中川ゆかり 宣伝は自分たちで行っているんですけど、上映の配給のタイミングで宣伝統括に【カプリコンフィルム】の吉川正文さんに入っていただきました。この吉川さんも元々は卓爾さんと【シネマ☆インパクト】の『ポッポー町の人々』(2012年/86分)とか『私は猫ストーカー』(2009年/103分)で一緒にお仕事をされていた方で、試写で立教大学お借りして篠崎誠監督に観ていただく時に吉川さんも同席してくださったんです。「どうしようか?」という具体的な話の中で「自主配給やったら良いんじゃないか」ってお話したのが切っ掛けで、新宿での上映(K’s cinema)が決まるという……吉川さんとの出会いによって、トントン拍子に動き出したんですよね。
鈴木監督 俳優を学校で教わるということを、どう捉えるか……競争の激しい世界だったりするのは常識なんですけど、吉川さんも一緒だった【シネマ☆インパクト】は、僕のクラスに集まってきて2週間で映画を撮り必ず劇場公開するシステムの映画塾だったんです。俳優さんは選んで良い、主演がいて脇役がいて、出れない子が出ても良いと言われていたんですけど、僕は『ポッポー町の人々』という映画で全員を撮ろうとしてみたんです。今回の映画を撮るに当たって、映画美学校の人たちはもう2年も一緒にやっていて、まるでバンドみたいに阿吽の呼吸が取れてたので、上手く作品に投影するのに“お互いを撮影し合う”形式を採ったんです。撮っている人たちというのは目には見えなくて、人間とは違って“群体”の行動を取る……主役が誰とか1番2番みたいな、そういうものを取っ払った形式で映画を作れないかと思ってたんですが、宣伝では「こんな映画を本当に映画館で観せられるのか?」という不安が付き纏いました。
中川 そこで吉川さんに観ていただいて、「大丈夫」と後押しを頂きました。最初に俳優はもちろん作ったメンバー皆で全体会議を始めてから、1年くらい掛けて、コピーやビジュアルを作りながら、どうやって広めていこうかって話しながら……試行錯誤の連日連夜でした。ひたすら街にチラシを配りに行くってことを、地道にやりました。
鈴木監督 “チラシ撒き番長”は羽位菜さんが担ってくれて、東京都内の200店舗くらいのお店にチラシを置いてくださったんです。
中川 普通、商業だともっとですが自主映画でさえ、俳優だと宣伝の部分、見せる部分は一番ノータッチで、現場が終わったらしばらく忘れていて後で呼ばれる、みたいな状態がほとんどだと思うんです。この映画に関しては、途中も、合間も、演って、見せて、実際立ち上がるところまで全部……
鈴木監督 今や全国で公開させていただいてるので、延べの係わった人がこんなに膨れ上がっていくってことは……
中川 ……パンデミック!
鈴木監督 ……そこまでは行かないかもしれないけど(笑)、“中デミック”、いや、“小デミック”くらいは(一同笑)……
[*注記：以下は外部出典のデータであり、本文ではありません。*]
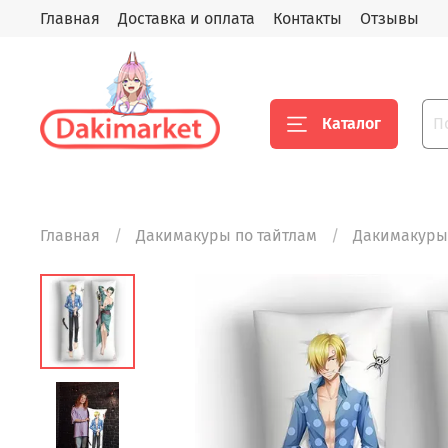
Главная
Доставка и оплата
Контакты
Отзывы
Каталог
Главная
Дакимакуры по тайтлам
Дакимакуры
_1110729鈴木監督 えぇと……茶円さん、何か(笑)。
茶円茜 (笑)。観ていただいても分からないと思うんですか、この作品は最初にシナリオがあった訳ではなく、それぞれのシーンだけがあって、自分たちも5日間はそれを撮っていたんですね。それを、「繋げてどういう話になるんだろう?」と考えて、撮りたかった部分も含めて追撮しました。7月に自分たちで編集したのも、沢山のカメラがあったので素材だけで24時間以上あったものを「これ台本ないけど、どう繋げたらどういうお話になるんだろう?」って繋げました。そして、更に足りないものを秋冬の追撮をして仕上げたという形です。
鈴木監督 この映画の中では、茶円さんが絶妙なカメラをやってるんです。かなり遊ぶ方なんで、「もう一回撮るよ」って言うと全然違う画を撮るんですよ。あるシーンも、尋常じゃなく美しく撮れてたんですよね。そういえば、この映画を撮ることになる前、Twitterで……
茶円 他の自主映画を撮影してる時、中川ゆかりさんが寝てるところを私が盗撮した写真ですか(笑)?
鈴木監督 そう。眠り顔の写真が、余りに美しくて。これは、そういう係わりだから撮れるんだと思いまして……映画を撮る時には新しいものが無いと詰まらないので、最初の一歩として茶円さんの“眼”は訴えてくる力がありました。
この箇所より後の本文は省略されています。